I got the most amazing piece of advice from a friend's mother. Judy is a mom to four beautiful, strong daughters, she's a grandmother, a community leader and she has a great sense of humor and a deep husky voice. I asked her how she turned out such lovely women and kept her family so close. Her answer?
"I said yes, as often as possible."
That has stayed with me, and it was especially meaningful at a time when I found myself telling the boys "NO" for no real reason. Like, "no I won't play that game with you" or "no, I don't want you doing xyz." And honestly, why not? Why was I so quick to say no? To begin, now is a time when moments of my undivided attention are critical. I understand this is fleeting, and that their indifference to me will surely break my heart one day. Number two, kids need the freedom to test and create and explore their own ideas. If it's not truly dangerous or totally indulgent (I'm not talking about buying them stuff or letting them eat ice cream for breakfast) then I needed to start saying yes. As much as possible. Yes. This word can be SO powerful for my kids, yet I hoard it at home and let it fly with careless abandon most of the day. I fricking give it away for free at work. At their school. Everywhere it seems, but where it matters most. So I decided to switch gears... and now I pause and say yes to my kids whenever possible, and I think of Judy every time.

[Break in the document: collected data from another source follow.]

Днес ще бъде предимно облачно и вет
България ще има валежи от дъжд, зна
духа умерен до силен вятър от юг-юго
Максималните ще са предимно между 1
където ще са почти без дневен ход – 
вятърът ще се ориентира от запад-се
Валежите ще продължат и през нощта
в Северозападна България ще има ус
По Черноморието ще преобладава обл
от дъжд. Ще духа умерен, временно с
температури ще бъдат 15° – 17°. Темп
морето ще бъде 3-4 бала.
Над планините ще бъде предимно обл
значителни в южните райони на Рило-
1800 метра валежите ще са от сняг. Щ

Since receiving that advice, I've read two books that speak to the power of our choices: Essentialism: The Disciplined Pursuit of Less, by Greg McKeown and The Life-Changing Magic of Tidying Up: The Japanese Art of Decluttering and Organizing by Marie Kondo.

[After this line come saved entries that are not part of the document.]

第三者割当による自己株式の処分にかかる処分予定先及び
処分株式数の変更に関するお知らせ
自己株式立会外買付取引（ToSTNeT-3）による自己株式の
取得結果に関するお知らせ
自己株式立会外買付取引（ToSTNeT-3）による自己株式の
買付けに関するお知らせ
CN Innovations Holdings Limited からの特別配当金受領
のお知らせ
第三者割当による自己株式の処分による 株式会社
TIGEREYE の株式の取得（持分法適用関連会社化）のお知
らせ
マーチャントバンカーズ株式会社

At first run, Tidying Up reads like an SNL sketch—taking decluttering to such an extreme I wondered if Ms. Kondo has been clinically diagnosed with an order disorder. She's disciplined, to say the least. Despite the fact that I won't be unpacking my purse nightly, and taking each sacred item from its bowels, and placing them into velvet lined boxes of perfect measure, her method really does makes sense.

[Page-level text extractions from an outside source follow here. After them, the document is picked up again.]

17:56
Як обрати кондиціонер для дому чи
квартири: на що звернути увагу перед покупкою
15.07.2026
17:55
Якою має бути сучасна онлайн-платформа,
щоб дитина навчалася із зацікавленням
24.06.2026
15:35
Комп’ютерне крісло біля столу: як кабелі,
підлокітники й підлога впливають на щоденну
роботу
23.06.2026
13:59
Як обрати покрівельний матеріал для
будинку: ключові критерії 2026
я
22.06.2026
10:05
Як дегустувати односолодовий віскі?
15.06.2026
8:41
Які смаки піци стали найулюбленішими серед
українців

You would think that a lifestyle approach to organization is about saying no to what you can live without. Big hint here, it's not. My aha moment, was that you don't start by having it all and reduce. You begin with nothing, and re-acquire (say YES) with intention. No to everything, then you keep only the items that truly move you. WHOA.
"Konmari," as this method of reduction is now referred to, is actually about the art of saying YES.
I get how this is common sense for some people. I'd always approached it from the opposite point of view... "well, what can i get rid of?". I felt a heaviness lift when everything was automatically categorized as a "toss" (or give) and I had to work to find a meaningful reason to say yes to something, to label it a "keep".
Essentialism offers a similar philosophy, but for time and people instead of things. From McKeown, "It’s about challenging the core assumption of ‘we can have it all’ and ‘I have to do everything’ and replacing it with the pursuit of ‘the right thing, in the right way, at the right time’." Once you have established what your priorities are—like having family dinners, or getting paid to do the things you're best at—then you can more easily make decisions TO DO, or NOT DO, the activities that serve your core values.
What is most important to me? What am I really good at? How do I want to spend my time?
We are constantly fielding requests from others, and it's our responsibility to engage in our response to these demands. While on autopilot, our instinct is often to say YES. Because we don't know how to say no, or we don't want to disappoint others, or perhaps because we simply can't provide (a good enough) reason NOT TO. It's just easier to say yes. At first. In the end, we're stressed, we're spread thin, we're not happy.
The key to happiness? Say NO to something that doesn't have great meaning or impact for you. And say YES to something that speaks to your core values and serves your higher purpose. Have you already mastered this? What's YOUR magic word?